An example of a sequence of recurrent gestures obtained with the use of this procedure is given in Figure 6. Each row corresponds to a performance and each column corresponds to a recurrent gesture. These gestures can then be subjected to a detailed parametric and statistical analysis in order to extract many gestural features related to their geometry, prominence, duration, variability, and dimensionality, allowing comparisons between various performers, excerpts, and experimental conditions. In Teixeira et al. (2015) we have already shown that most of these recurrent gestures indeed exhibit highly planar round-trip trajectories, with invariable musical location and duration, but variable prominence, depending on the degree of musical freedom allowed in the experiments. This is a good indication of their relation to the music structure and to the sonic expressive content strived by the performer. Typical gestures in this case exhibited durations ranging from 0.5 to 4 seconds, with a mean value of around 2 seconds, total distances covered ranging from 5 to 75 centimeters, with a mean value of around 40 centimeters and mean velocities ranging from 3 to 35 centimeters per second, with a mean value of around 20 centimeters per second. It is important to say that even though velocity time warping is used to compute the recurrence map and locate the regions of interest in the score, the movement segments and the acoustic parameters are defined on the unwarped data, in order to preserve the individual expressive aspects of each performance throughout the analysis.

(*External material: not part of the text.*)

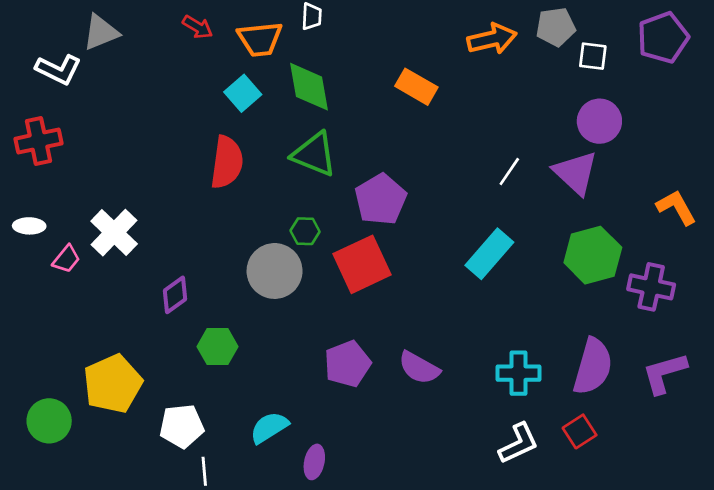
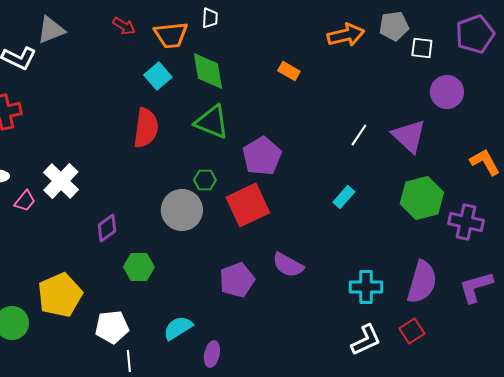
orange rectangle: (416, 87) -> (289, 71), size x0.7
purple circle: (599, 121) -> (447, 92), moved
cyan rectangle: (489, 254) -> (344, 197), size x0.6
purple semicircle: (419, 368) -> (288, 265), moved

In the current study, aiming to relate the occurrence of these recurrent ancillary gestures to the expressive timing manipulations employed by the players, normalized bar durations were initially analyzed along the performances. As mentioned in the introduction, timing manipulation is the most notable and directly measurable expressive parameter employed by the musicians. The first step of this analysis is to calculate the interonset intervals (IOIs) based on the note onsets extracted from the audio signals using the Expan tool (Campolina, Loureiro, & Mota, 2009). After that, in each performance, the duration of every bar is obtained by summing the IOI values of its constituent notes. These bar durations are then normalized in relation to the mean value of bar duration in that performance in order to get a relative idea of bar duration manipulation by the player and to compare it between various performances, regardless of the tempo employed in each one.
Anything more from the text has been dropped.